Prisoners don't care what's flushed
The plumbing problems in Lancaster, Pa., are not nearly as adorable. Inmates at the prison there seem to think it's fun to flush all manner of things down the toilets, presumably to see if they can. Items include towels, sheets and sneakers, in addition to the usual stuff. To combat this, the county will install a big filter on the prison sewage system, so all the stuff is caught before it enters the treatment plant, where it creates big problems. "It tends to get bunched up, and then it finally blows out, and we get one big ball of stuff," Charlotte Katzenmoyer, the city's director of public works, told the Lancaster Intelligencer Journal. Each portion of that quote draws an unfortunate mental image. The county will pay $225,000 for the big net. Taxpayer cash.

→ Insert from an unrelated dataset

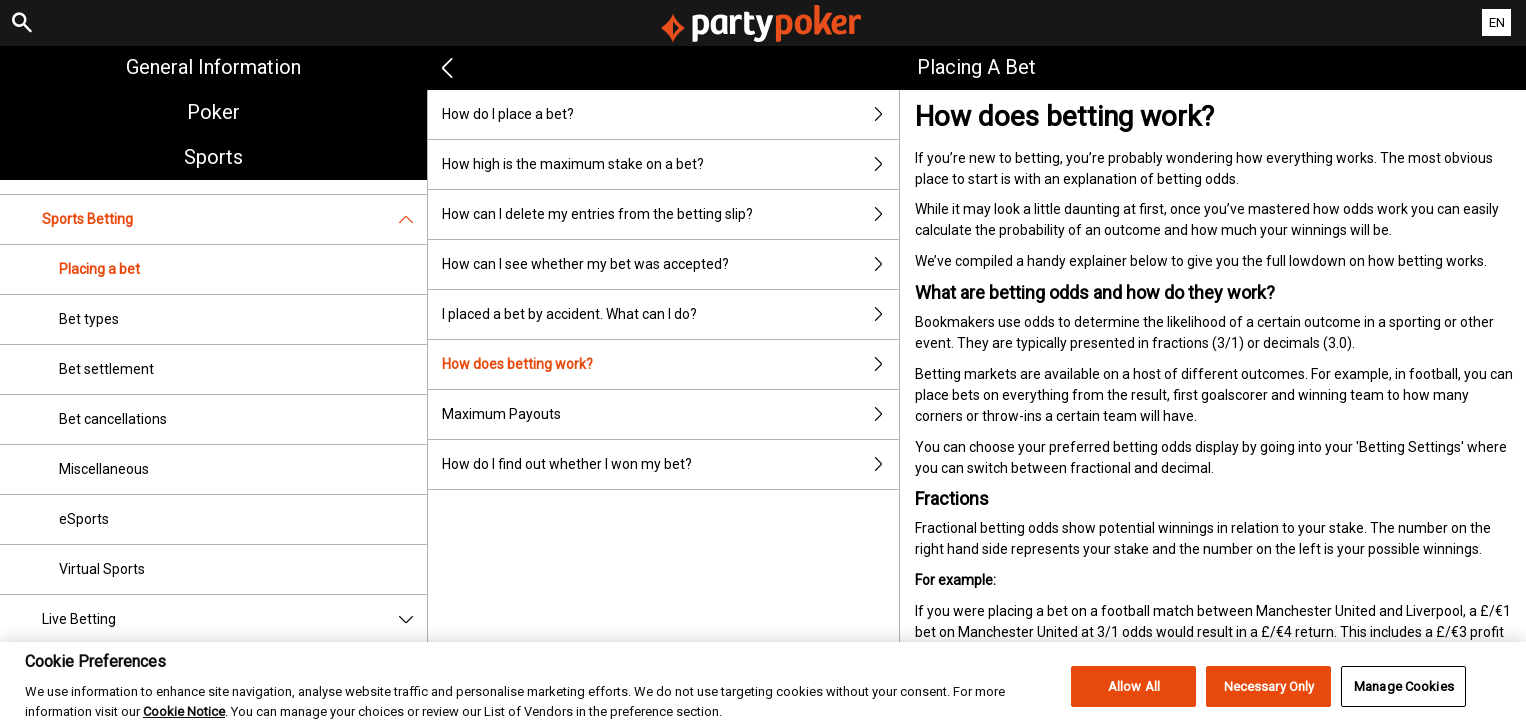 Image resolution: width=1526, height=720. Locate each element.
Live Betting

Cat burglar more of a cat napper
Police in Ellensburg, Wash., have surveillance video of a man breaking a basement window to Sterling Savings Bank. The man broke in about 3 a.m. Saturday, then left just before 8 a.m. But all he stole was a couple of winks. He spent the entire time he was there asleep. "He was intoxicated, and that's why he went downstairs and took a little nap on the couch," Ellensburg police Capt. Dan Hansberry said. "He honestly doesn't know why he was there to begin with." Police have arrested Brian Goff, 21, in the case. Apparently, alcohol may have been involved.
What a stink
Actually, it doesn't smell like gas at all
It was cause for concern in the Detroit suburbs of Harper Woods and Grosse Pointe when customers of DTE Energy reported a gas leak. Acting in an abundance of caution, there was an investigation, and it determined that there wasn't actually a gas leak. But it smelled like one, because for some reason, there was too much stinky stuff in the mix. Natural gas has no odor, so companies add the rotten egg stench to it, so people know when its leaking. The problem here was just too much ick. Officials solved the problem by rerouting to a different source until they figure out what happened.